コロナ禍に対応してテレワークが一般化するなど働き方の改革は一気に進んだところもあれば、それほど変わらないというところもありそうだ。働き方改革というと、以前は労働時間の長いことを問題視していたが、最近は上司と部下のコミュニケーションをもっと活性化させようと1on1が流行っているようだ。問題は、社員一人一人が問題意識とやる気を持てるかどうかではないか。そのために、組織としてのミッションやゴールを明確にして、それに対するアプローチを社員一人一人が自律的に考えて行動できるかどうかではないだろうか。

(出典:SELECK)

やる気と勤務時間

以前のブログでやる気と残業時間は正の相関関係があると書いた。
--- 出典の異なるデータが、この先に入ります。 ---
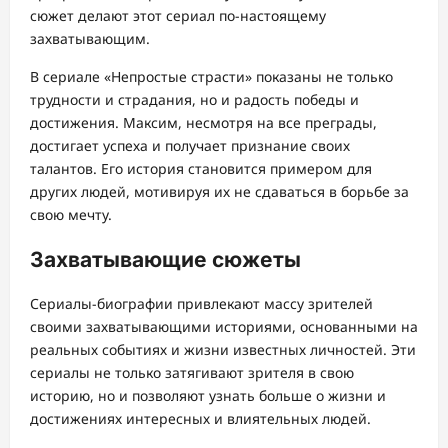
сюжет делают этот сериал по-настоящему
захватывающим.
В сериале «Непростые страсти» показаны не только
трудности и страдания, но и радость победы и
достижения. Максим, несмотря на все преграды,
достигает успеха и получает признание своих
талантов. Его история становится примером для
других людей, мотивируя их не сдаваться в борьбе за
свою мечту.
Захватывающие сюжеты
Сериалы-биографии привлекают массу зрителей
своими захватывающими историями, основанными на
реальных событиях и жизни известных личностей. Эти
сериалы не только затягивают зрителя в свою
историю, но и позволяют узнать больше о жизни и
достижениях интересных и влиятельных людей.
特に経営者とか、コンサルはやる気も高いし、勤務時間も長い。逆に、ドライバーやオペレータはやる気も低いし、勤務時間も少ないことを示した。ただ、これの「やる気」と言う表現だと、やる気の高いことが良いこと、やる気の低いことは悪いことと判断しがちだ。

単純な作業と複雑な作業

運動する場合にも、例えば腕立て伏せを30分続けろと言われたらどうだろう。自分は3分でもきつい(笑)。しかし、ゴルフなら3時間でも楽しい。この差は何かと言えば、同じ筋肉ばかりを使うような単純作業と、いろいろな筋肉を使う複雑な作業と言えるのではないか。これは頭脳労働でも同様、エクセルの単純な作業を長時間するとこれはきつい。脳の同じところばかりを使うのですぐに疲弊する。しかし、ブログを書くために情報収拾するなら何時間でもできる。これは生物としての特性と言える。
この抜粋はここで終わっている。